Why? Many physicians discussed barriers that many individuals and families face when trying to access quality health care, due to factors like where they live and their income. Physicians want to put their patients at the center of care, regardless of socio-economic status, environment, education and/or identity. In short, they advocate that health care is a human right.
It’s no surprise that the COVID-19 pandemic brought new challenges to addressing social determinants of health and has presented the health care system with new barriers to care. Now more than ever, physicians are dedicated to addressing the needs of all their patients, but change is also needed within the system as a whole to make this possible on a broad scale.

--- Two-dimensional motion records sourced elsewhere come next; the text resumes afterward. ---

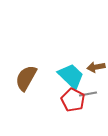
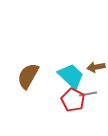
brown semicircle: moved 2 px right, 2 px up
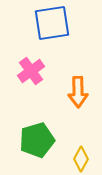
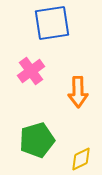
yellow diamond: rotated 35 degrees clockwise
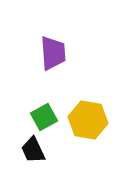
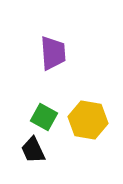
green square: rotated 32 degrees counterclockwise
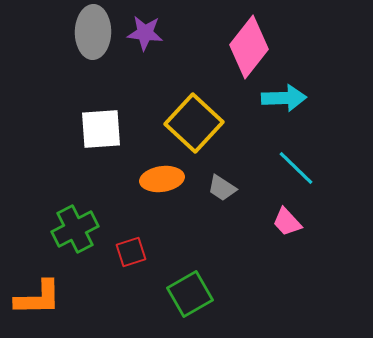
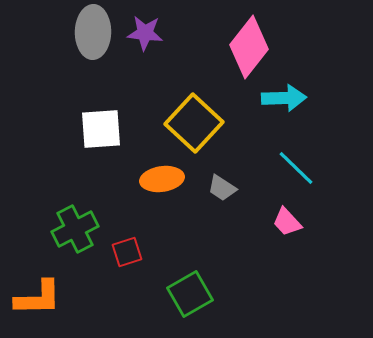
red square: moved 4 px left
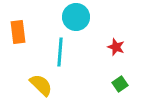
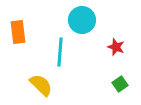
cyan circle: moved 6 px right, 3 px down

Read the direct quotes from physicians about addressing social determinants of health:
“Social determinants of health (race, income, housing inequality) must be addressed in health care.”
“Health care for all should not have any hurdles at all.”
“Prevention is cheaper than cure and the basics such as adequate food, vaccinations, access to care and insurance/cost support are fundamental.”
“We need 1) to close the health access gap between socioeconomic classes, 2) improve medical reimbursement for physicians and hospitals, 3) provide better preventative medicine.”
“Everyone needs affordable health care access options for quality health care. People can’t retire early to make way for younger people entering the workforce, as they can’t afford to purchase health insurance before they are eligible for Medicare. Low-income earners can’t afford health care, etc. It’s a total disgrace.”
“Access to high-quality health care is a human right. We need to make this affordable and available for every single person living in our country.”
“Quality health care is expensive. Low-income and no-income families need financial support to obtain good insurance with low deductibles.”
“There needs to be better parity in who receives adequate medical care, and if there is no parity then identifying the issues that affect it are most important (racism, poverty, etc.).”
“To create an equitable and efficient health care system, we must ensure that everyone can access essential health care services without cost or other barriers to getting those services.”
“Can you even imagine what it is like for people with few resources to juggle housing, medical care, proper food, childcare and transportation? Can you imagine how impossible that can be for those with few resources?…and for those who don’t have jobs that actually work with patients, can you imagine how hard it is to know what is right and not be able to do that and not be able to help people because of the insane roadblocks in our current system?”
“There is a large divide between people who can afford health care. The pandemic has made this difference even larger. People need to be able to have access to quality health care that is affordable.”
“If we focus on addressing the needs of those impacted by health disparities, it will result in better health care for all = Healthy Nation!”
“Do what’s needed to reduce access inequities, especially overly expensive insurance policies that provide disincentives to receive routine care, but also recognize that no system can work without coordination and cooperation with physicians, who drive the delivery of medical services.”
“Put patients and core health care quality outcomes first, with integration and attention to the social determinants of health funded and rewarded. Also, reward/incentivize a reduction in health disparities and create equitable access to care for all.”
“Too many people lack adequate coverage, leading to poor access, poor care, and, ultimately increased costs for everyone. A market driven approach has failed Americans.”
“COVID is accelerating the pre-existing death of primary care. Without a change in how we pay for primary care, we are continuing to move to a system where the rich and poor have access to primary care (the rich will pay directly, the poor through community health centers) and the middle class will be left to fend for themselves, driving up costs and resulting in avoidable mortality and morbidity.”
“Investing in social determinants of health is of utmost importance and has an effect which causes or complicates every chronic condition.”